= Fairy Tales (TV series) =

British television series

Fairy Tales is a British television drama anthology series produced by Hat Trick Productions for BBC Northern Ireland and broadcast on BBC One. Traditional fairy tales are adapted into modern settings, after the model of ShakespeaRe-Told and The Canterbury Tales. The first episode was broadcast on 10 January 2008, with others following at weekly intervals.

==Episodes==
===Rapunzel===
- Writer: Ed Roe
- Director: Catherine Morshead
- Broadcast: 10 January 2008
Based on the fairytale Rapunzel, Billy Jane Brooke (Charity Wakefield) is a successful tennis player whose nickname is "Rapunzel" because of her long hair. Billy Jane has an overprotective mother-manager (Geraldine James) who surrounds Billy Jane with female bodyguards and prevents her from interacting with men.

Eastern European tennis player Jimmy Stojkovic (Lee Ingleby), who is very bad at the game, is convinced by his father to compete under the guise of a woman, taking the name Martina Stojkovic, so that he has better chances of winning. Billy Jane befriends Jimmy and inspires him to start playing well. Eventually the two begin a "lesbian" relationship, right under the nose of Billy Jane's mother.

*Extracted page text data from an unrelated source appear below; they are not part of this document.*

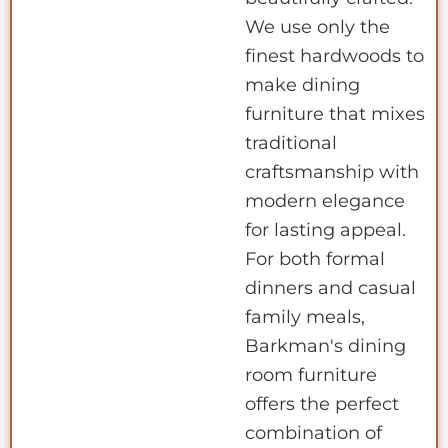
We use only the
finest hardwoods to
make dining
furniture that mixes
traditional
craftsmanship with
modern elegance
for lasting appeal.
For both formal
dinners and casual
family meals,
Barkman's dining
room furniture
offers the perfect
combination of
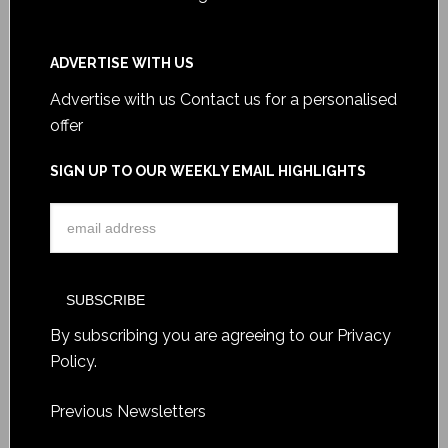
ADVERTISE WITH US
Advertise with us
Contact us for a personalised
offer
SIGN UP TO OUR WEEKLY EMAIL HIGHLIGHTS
By subscribing you are agreeing to our
Privacy
Policy
.
Previous Newsletters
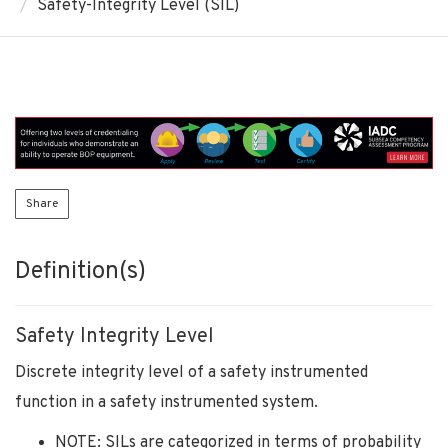
Safety-Integrity Level (SIL)
Share
Definition(s)
Safety Integrity Level
Discrete integrity level of a safety instrumented
function in a safety instrumented system.
NOTE: SILs are categorized in terms of probability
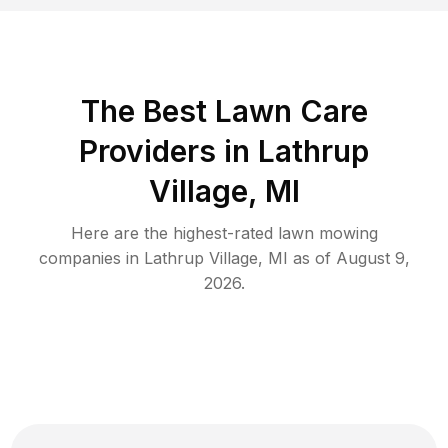
The Best
Lawn Care
Providers in
Lathrup
Village
,
MI
Here are the highest-rated
lawn mowing
companies in
Lathrup Village
,
MI
as of
August 9,
2026
.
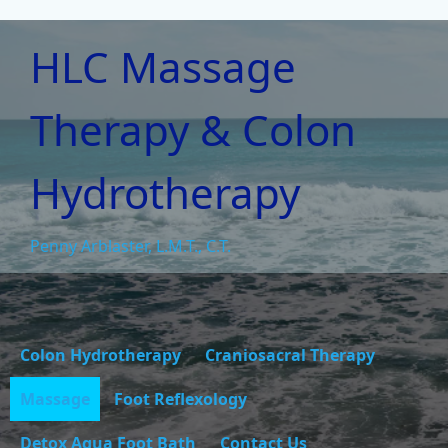
HLC Massage
Therapy & Colon
Hydrotherapy
Penny Arblaster, L.M.T., C.T.
Colon Hydrotherapy
Craniosacral Therapy
Massage
Foot Reflexology
Detox Aqua Foot Bath
Contact Us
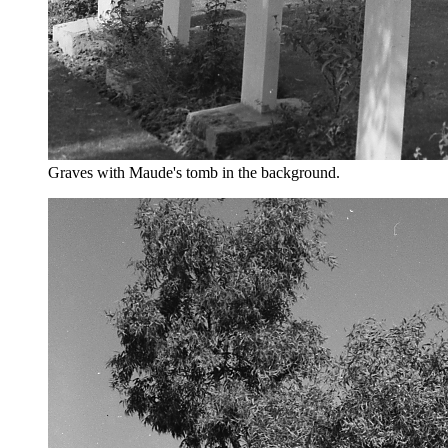
Graves with Maude's tomb in the background.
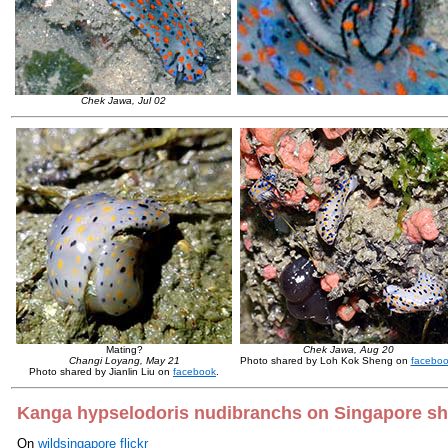
Chek Jawa, Jul 02
Mating?
Chek Jawa, Aug 20
Changi Loyang, May 21
Photo shared by Loh Kok Sheng on
facebo
Photo shared by Jianlin Liu on
facebook
.
Kanga hypselodoris nudibranchs on Singapore s
On
wildsingapore flickr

Ratings were relatively poor, with only 3.1 million viewers and a 13% audience share.

===Cinderella===
- Writers: Anil Gupta and Richard Pinto
- Director: Peter Lydon
- Broadcast: 17 January 2008
Based on the fairytale Cinderella, Cindy Mellor (Maxine Peake) is a cleaner who works at the anthropology wing of a busy university. She has a passion for anthropology, and wants to become the research assistant of Hans Michael Prince (James Nesbitt), a successful celebrity anthropologist. However, the head of the anthropology department, Charlotte Brooks (Harriet Walter), wants one of her own students, either Fenola (Lucy Punch) or Phoebe (Lucinda Raikes) to get the job.

Cindy meets Prince, who doesn't take it well when she challenges his theories. She still wants to try for the job, and under the advice of fellow cleaner Alice (Mona Hammond), Cindy dresses up in one of Fenola's dresses and attends Prince's lecture, hoping to change his mind.

The music is a combination of source tracks and original compositions by Sheridan Tongue.

===The Empress's New Clothes===
- Writer: Debbie Horsfield
- Director: Paul Whittington
- Broadcast: 24 January 2008
Starring Denise van Outen, Liz White, Rosie Cavaliero, Vincent Franklin, Kenny Doughty and Tobias Menzies. Glamorous soap star Michaela (Denise van Outen) is a slave to fashion and designer labels but it has its pitfalls...

===Billy Goat===
- Writer: Jeremy Dyson.
- Director: Euros Lyn
- Broadcast: 31 January 2008
Starring Bernard Hill, Paul Nicholls, Mathew Horne, Sarah Smart, Nick Mohammed, Holliday Grainger and Moya Brady. The boys in the band Billy Goat have dreams of pastures new but how will their troll manager react? This is the only episode to actually feature any fantasy elements, as it is set in an alternate universe where humans and trolls co-exist.